Outrage has erupted around the world after Kyodo Senpaku chose to open their whale meat vending machines in two locations across Tokyo. The first stores have gone live this month, following successful trials last year; despite fierce backlash from animal rights activists who demand that the Japanese whaling company close up shop immediately. With these “kujira” (whale meat) stores causing such criticism, it is clear that now would be an ideal time for them to cease production and back down before matters escalate further.
With costs for whale meat in the vending machine ranging from 1,000-3,000 yen (or approximately eight to twenty-two dollars), animal rights activists have labeled it a “cynical sales scheme” designed to get customers to purchase their goods.
Astrid Fuchs of Whale and Dolphin Conservation declared in a public announcement: “This latest cynical sales ploy comes at a time when the fisheries agency in Japan is aiming to expand the nation’s whale-catch quotas – and possibly increase the list of species that can be killed.”
Japan has traditionally had a taste for whale meat, given the country’s isolated geographical position. However, as other sources of protein like beef and chicken have become more easily accessible in recent decades, Japan’s consumption of whale meat has dropped off substantially since the 1960s.
In 1962, the Japanese population consumed an impressive 233,000 tons of whale meat. Yet by 2021, their consumption habits had drastically changed; with only 1,000 tons being eaten across the entire Asian island nation that year. This represents a drastic reduction in Japan’s appetite for whale meat over time.
In spite of the protests and negative feedback, the Japanese whaling company is still determined to push for more Japanese consumers to taste whale meat. To do so, they recently launched a series of vending machines that exclusively sell whale meat products. A spokesman of Kyodo Senpaku said: “Sales have outstripped our expectations, even though the products aren’t exactly cheap.”
He added that “Some of the items have sold out.”
Although the international community is unsupportive of Japanese whaling, Japan’s government went forward and spent a staggering five billion yen to uphold the industry in 2020. Even though whale meat sales have been steadily decreasing and enthusiasm for it has dwindled among its citizens, they still insist on keeping this traditional practice alive.

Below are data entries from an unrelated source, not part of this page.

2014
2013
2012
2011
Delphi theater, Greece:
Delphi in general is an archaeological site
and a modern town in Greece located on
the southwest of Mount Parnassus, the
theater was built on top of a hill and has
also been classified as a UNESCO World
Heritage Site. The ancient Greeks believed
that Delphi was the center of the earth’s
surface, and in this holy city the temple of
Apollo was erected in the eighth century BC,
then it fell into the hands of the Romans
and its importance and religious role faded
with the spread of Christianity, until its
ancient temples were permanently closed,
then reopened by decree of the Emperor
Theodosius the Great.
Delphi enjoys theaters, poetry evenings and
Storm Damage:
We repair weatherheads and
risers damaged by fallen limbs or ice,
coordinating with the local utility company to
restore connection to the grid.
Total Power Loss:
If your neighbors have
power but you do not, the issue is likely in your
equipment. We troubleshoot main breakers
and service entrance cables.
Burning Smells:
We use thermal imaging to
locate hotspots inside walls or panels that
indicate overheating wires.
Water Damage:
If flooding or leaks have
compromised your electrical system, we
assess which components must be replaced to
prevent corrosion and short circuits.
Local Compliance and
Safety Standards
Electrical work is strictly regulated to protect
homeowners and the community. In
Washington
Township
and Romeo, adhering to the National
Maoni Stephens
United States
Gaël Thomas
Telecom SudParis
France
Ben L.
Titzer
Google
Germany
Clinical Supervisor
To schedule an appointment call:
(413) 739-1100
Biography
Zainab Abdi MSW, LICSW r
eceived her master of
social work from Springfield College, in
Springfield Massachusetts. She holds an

In 2014, the international court of justice ruled that Japan must cease its yearly massacre of over nine hundred whales in the Southern Ocean. Although Japan insisted it was performing these hunts for scientific study purposes, it still withdrew from the International Whaling Commission and renounced its whale hunting activities in waters abroad. Nevertheless, they did concede to continue whaling along their own coastlines.
In 1986, the International Whaling Commission issued a call for an end to commercial whaling; however, Japan was still celestially accepted to hunt whales in the Southern Ocean annually during winter. Unsurprisingly this year, so far the Japanese government assigned a quota of 379 whales over three distinct species.